A primeira fase do projecto de requalificação do Cazenga teve início em 2013, tendo concluído 280 habitações, dentre as quais 128 apartamentos e 152 vivendas geminadas, num universo de duas mil 770 residências previstas. A segunda fase, iniciada em 2014, compreende a construção de 954 habitações e encontram-se em execução 23 edifícios de quatro andares, 16 apartamentos por edifício e 16 vivendas geminadas.
O edifícios são de tipologia T2 e T3, sendo as vivendas de Tipologia T3, sendo que alguns dos quais de construção mista, habitação e comércio nos andares térreos.

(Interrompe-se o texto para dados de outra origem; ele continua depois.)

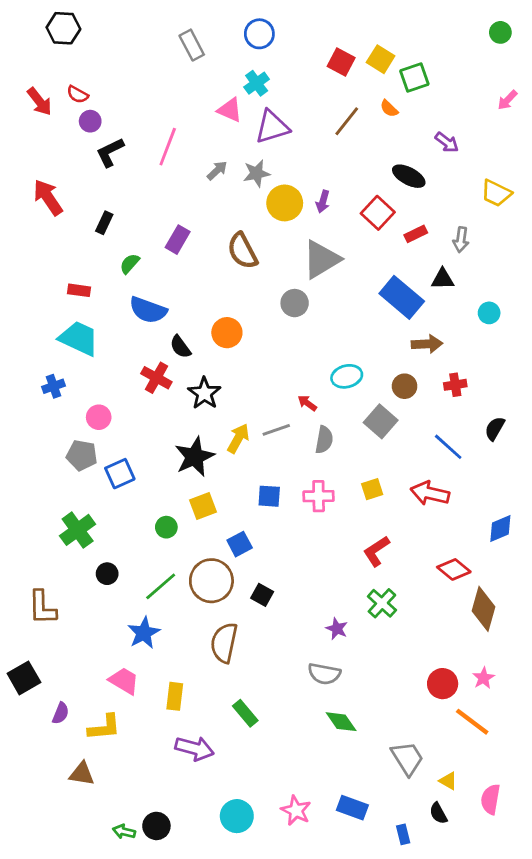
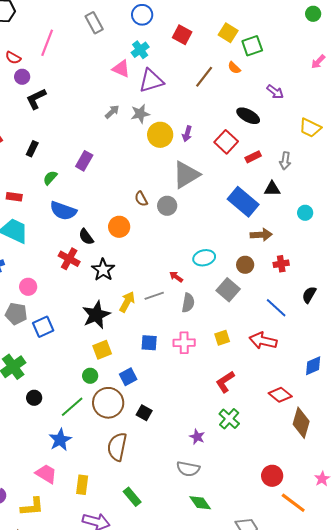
red square: (341, 62) -> (182, 35), moved
pink line: (168, 147) -> (47, 43), moved
brown semicircle: (242, 251) -> (141, 199), moved, size x0.6
green circle: (166, 527) -> (90, 376), moved
pink star: (483, 678) -> (322, 479), moved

Consta ainda do projecto duas escolas, um centro de saúde, entre outros equipamentos como o SIAC, centro de distribuição de água potável e de escoamento de águas residuais.
O projecto de requalificação do Sambizanga, com 1.268 habitações, teve início em 2014, com a construção de 30 edifícios de quatro pisos e 468 apartamentos, dos 74 edifícios programados.
 Estão a ser erguidos 20 edifícios com habitações do tipo Ta -T2, correspondente a 64 apartamentos, outros quatro edifícios do tipo Tb–T3 (64 apartamentos) e seis edifícios do tipo Tc–T2 (84 apartamentos e 24 lojas).
Possui igualmente um centro de saúde e duas escolas, sendo uma do ensino primário e outra do secundário, que comportam cada uma, seis e 12 salas, respectivamente. Diferente do que era regra noutros tempos, em que tudo tinha que ser obtido a partir do exterior, em todas essas infra-estruturas e respectivos equipamentos são utilizados material fabricado em Angola, na Pipeline.

Crise atrai clientes

A fábrica está no seu melhor momento com o aumento considerável de solicitações de obras de construção.   A crise financeira permitiu dar maior importância aos produtos locais, que em termos de qualidade nada ficam a dever ao que vem de fora, segundo responsável de produção da Pipeline, Alfredo Campos.
Embora existam várias empresas do ramo no mercado angolano, a empresa tem garantida mais produção apesar das restrições de divisas no mercado. “As empresas estrangeiras solicitam com mais frequência a matéria-prima nacional e muitas destas estão a concluir ser de mais valia adquirir no mercado do que exportar”, sustentou.
Alfredo Campos adiantou  que as empresas estrangeiras têm solicitado o material com mais frequência. Para dar resposta a demanda, a fábrica com 62 trabalhadores aumentou os turnos de trabalho para corresponder com as expectativas das empresas que requerem a matéria-prima.
A fábrica recebe pedidos de várias províncias do país com destaque para o Bengo, Benguela, Cuanza Sul, Namibe, Lunda Sul e Malanje. Para as restantes províncias a matéria nacional chega através de comerciantes do mercado informal.

Do pó ao plástico

O processo de produção do tubo de PVC começa com a formulação que é constituída em pó (resina de PVC, cabornato de cálcio e estabilizante). Esta mistura em pó é levada a uma máquina   extrusora onde se transforma em tubo de plástico a uma temperatura de 220 graus.
Ao ser expelido pela extrusora, o tubo sai ainda pastoso mais ganha rigidez e forma ao passar  pelo calibrador equipado com um sistema de arrefecimento através da presença de água em temperatura ambiente na ordem dos 18 graus. Numa mesma linha, o tubo é cortado por uma máquina com definição programada pelos operadores de acordo com o diâmetro desejado.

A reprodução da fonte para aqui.